Juiz no Maranhão emite primeira sentença no país traduzida para a língua indígena Guajajara
A cidade de Grajaú, localizada a cerca de 580 km de São Luís e rodeada por aldeias de povos originários, registrou um marco inédito no Judiciário maranhense: a primeira sentença traduzida para a língua Guajajara, do tronco Tupi-Guarani e conhecida pelos falantes como ze’egete, ou “a fala boa”.
A decisão trata de um pedido de registro tardio de óbito referente à morte de Anahi de Sousa Rodrigues, ocorrida no último Natal. A solicitação foi feita pelo pai, Detim de Sousa Guajajara, morador da aldeia Formigueiro, situada a aproximadamente 5 km do Fórum de Grajaú pela BR-226.
A iniciativa de disponibilizar o conteúdo da sentença em Guajajara partiu do juiz Alexandre Magno Nascimento de Andrade, da 1ª Vara da comarca. Ele identificou que grande parte das pessoas indígenas que recorrem ao Judiciário tem dificuldade de compreender as decisões judiciais, o que prejudica o exercício de seus direitos.
TRADUÇÃO PARA O ZE'EGETE
Para realizar a versão do texto jurídico, o magistrado contou com o auxílio de Antalylson Guajajara, estudante de Direito da Universidade Estadual do Maranhão (UEMA) e estagiário da unidade judicial. O objetivo foi permitir que o conteúdo da sentença fosse compreendido de forma direta pelos membros da comunidade.
“É uma questão de acessibilidade da linguagem, algo reforçado pelo CNJ, pelo Tribunal de Justiça e pela Corregedoria. Nossa intenção é, além de aplicar o Direito, garantir dignidade às partes. Eles poderão entender o que está ali, e não apenas ouvir uma tradução de terceiros”, afirmou o juiz.
Na decisão, ao determinar a lavratura do registro, o magistrado utilizou a seguinte expressão na língua Guajajara: Nezewe mehe, parupi akwez ma’e ainui pyr aixe, urur aixe wà, umuawyze akwez ma’e uinui pyr aixe, traduzida para o português como: “satisfeitos os requisitos necessários à procedência do pedido, hei de julgar procedente a demanda”. Também foi produzida uma versão em linguagem simples.
REPERCUSSÃO NA COMUNIDADE
Para Antalylson Guajajara, a experiência teve grande peso simbólico.
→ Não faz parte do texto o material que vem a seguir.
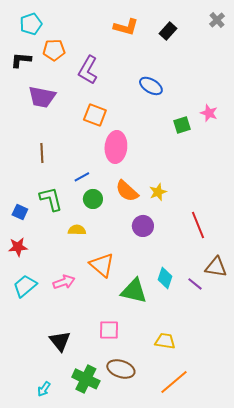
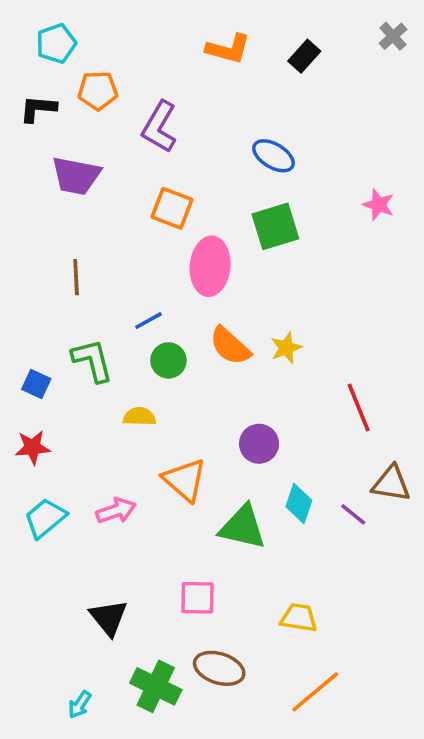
green square: (182, 125) -> (275, 226), moved, size x1.5
purple circle: (143, 226) -> (259, 444), moved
Ele classificou o momento como “impactante” e essencial para que decisões judiciais cheguem à aldeia de forma clara. Segundo o estagiário, muitos indígenas enfrentam obstáculos ao buscar atendimento por não compreenderem os termos técnicos usados no Judiciário.
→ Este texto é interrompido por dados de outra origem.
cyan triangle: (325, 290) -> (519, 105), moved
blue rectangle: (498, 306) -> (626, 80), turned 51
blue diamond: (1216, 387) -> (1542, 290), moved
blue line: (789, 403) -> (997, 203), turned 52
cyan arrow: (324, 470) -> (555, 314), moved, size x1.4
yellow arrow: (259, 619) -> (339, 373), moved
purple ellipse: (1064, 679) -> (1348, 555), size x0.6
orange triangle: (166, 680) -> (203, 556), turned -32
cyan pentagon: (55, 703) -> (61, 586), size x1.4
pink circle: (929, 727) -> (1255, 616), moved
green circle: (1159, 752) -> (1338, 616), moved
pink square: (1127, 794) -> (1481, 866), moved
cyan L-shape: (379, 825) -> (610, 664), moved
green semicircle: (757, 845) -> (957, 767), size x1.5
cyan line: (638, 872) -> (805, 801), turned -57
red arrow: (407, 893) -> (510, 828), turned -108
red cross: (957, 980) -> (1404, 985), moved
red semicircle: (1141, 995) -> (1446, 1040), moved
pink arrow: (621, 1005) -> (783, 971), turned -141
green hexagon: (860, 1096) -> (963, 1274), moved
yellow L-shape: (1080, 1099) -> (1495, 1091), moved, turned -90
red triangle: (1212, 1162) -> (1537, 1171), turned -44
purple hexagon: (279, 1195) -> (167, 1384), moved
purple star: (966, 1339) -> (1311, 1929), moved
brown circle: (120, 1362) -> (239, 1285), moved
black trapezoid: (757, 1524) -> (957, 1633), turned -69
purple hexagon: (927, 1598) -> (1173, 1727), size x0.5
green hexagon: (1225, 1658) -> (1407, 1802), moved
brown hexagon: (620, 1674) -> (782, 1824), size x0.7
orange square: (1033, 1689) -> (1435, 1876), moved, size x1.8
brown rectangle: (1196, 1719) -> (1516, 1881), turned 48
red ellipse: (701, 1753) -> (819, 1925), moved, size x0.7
A defensora pública Sara Nunes de Oliveira, responsável pela petição, relatou forte emoção ao acompanhar o caso. Em atuação há apenas seis meses na comarca, ela descreveu a decisão como um marco para todos os envolvidos. Para ela, a sentença traduzida vai além de um procedimento administrativo, por representar respeito à identidade cultural, espiritual e histórica do povo Guajajara.
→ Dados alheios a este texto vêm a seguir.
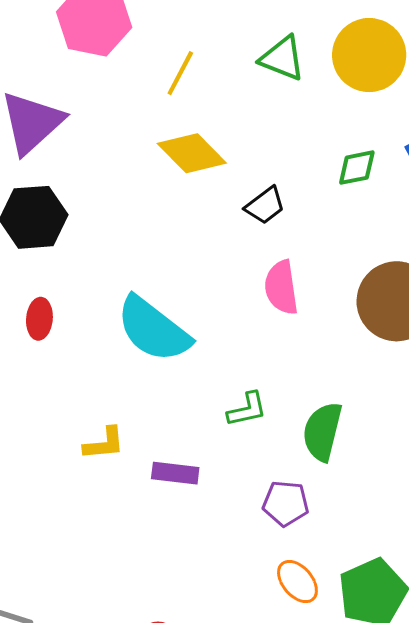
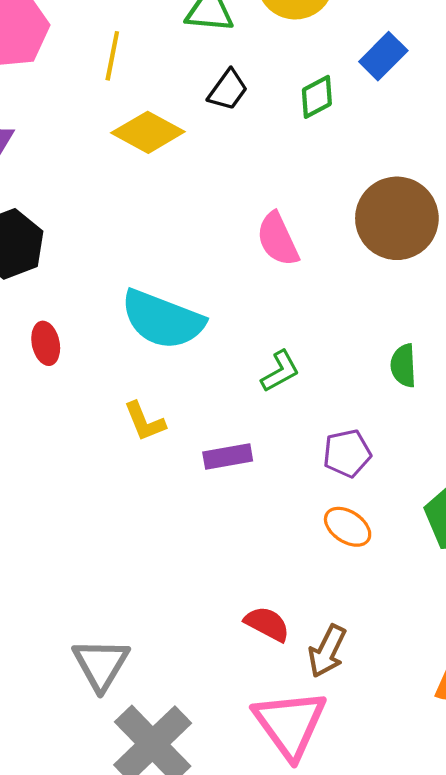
black trapezoid: (265, 205) -> (228, 90), moved
green semicircle: (322, 432) -> (403, 366), moved, size x0.7
yellow L-shape: (104, 444) -> (145, 422), moved, turned 90
orange ellipse: (297, 582) -> (348, 527), moved

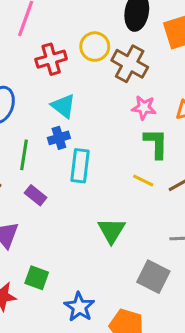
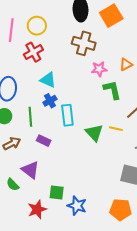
yellow circle: (95, 47) -> (37, 26), moved
yellow line: (143, 181) -> (116, 129), moved
green triangle: (111, 231) -> (94, 133), moved
blue star: (79, 307) -> (77, 206), moved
“Registrar uma decisão na língua originária reafirma o direito à vida, à memória e à história. É o reconhecimento da ancestralidade e da forma própria como cada comunidade vê o mundo”, destacou.
INCLUSÃO E COMPROMISSO INSTITUCIONAL
A iniciativa integra um conjunto de ações voltadas à acessibilidade no Judiciário, que incluem o uso de Libras, linguagem simples e recursos tecnológicos, como videoconferências e comunicação por aplicativos de mensagem.
A Associação dos Magistrados do Maranhão (AMMA) divulgou nota pública elogiando o juiz e o estudante pela tradução. Segundo a entidade, o gesto reforça o compromisso constitucional do Judiciário com a dignidade humana, a diversidade cultural e o acesso à Justiça em diferentes expressões linguísticas.
"A AMMA parabeniza o juiz Alexandre Magno Nascimento de Andrade, titular da 1ª Vara da Comarca de Grajaú, pela prolação da primeira sentença judicial redigida em português e na língua do povo Guajajara (ze'egete, "a fala boa"), pertencente ao tronco tupi-guarani.
Também merece reconhecimento o estagiário voluntário da 1ª Vara de Grajaú, Antalylson Guajajara, estudante do 6° período do curso de Direito da Universidade Estadual do Maranhão (UEMA) - Campus de Grajaú. Sua contribuição foi fundamental para a tradução e adaptação da sentença à língua ze'egete, reafirmando o protagonismo indígena e o diálogo respeitoso entre os saberes tradicionais e o sistema de Justiça.", escreveu a Associação.